衝撃で意識が遠のく中、健太は見た。助手席に、誰もいないはずなのに、女が座っていた。顔は見えないが、長い黒髪が肩にかかり、彼女の手がゆっくりと健太の腕に触れた。その冷たさは、まるで死そのものだった。「一緒に…行こう…」女の声が、頭の中で響いた。
次に健太が目を開けたとき、彼は病院のベッドにいた。医者によると、車は崖の手前で止まり、奇跡的に命は助かったという。だが、健太の体には不思議なことが起きていた。事故の衝撃では説明できない、腕に残った青黒い手形。そして、夜になると聞こえる、微かな女の声。「止めて…」
健太は二度と霧峠には近づかなかった。だが、あの夜の記憶は、彼の心に深い傷を残した。霧峠は今も、濃い霧が立ち込める夜、亡魂の囁きが響く場所として、地元の人々の間で語り継がれている。

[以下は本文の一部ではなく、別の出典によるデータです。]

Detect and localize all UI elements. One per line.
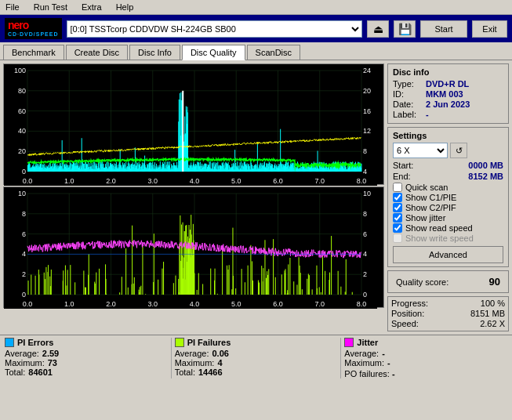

そして、健太がその後、集落の古老に話したところ、驚くべき事実が明らかになった。30年前、霧峠で事故に遭った若い女性がいた。彼女は、恋人とドライブ中に霧で道を見失い、車ごと崖に落ちたのだ。彼女の最後の言葉は、恋人に叫んだ「止めて!」だったという。それ以来、霧が濃い夜には、彼女の魂が峠を彷徨い、通りかかった者を自分の死の瞬間に引き込もうとしているのだと。
健太は今も、霧の深い夜にはあの女の声を聞く。どこからともなく響く、「止めて…」という囁きを。そして、腕の手形は、決して消えることはなかった。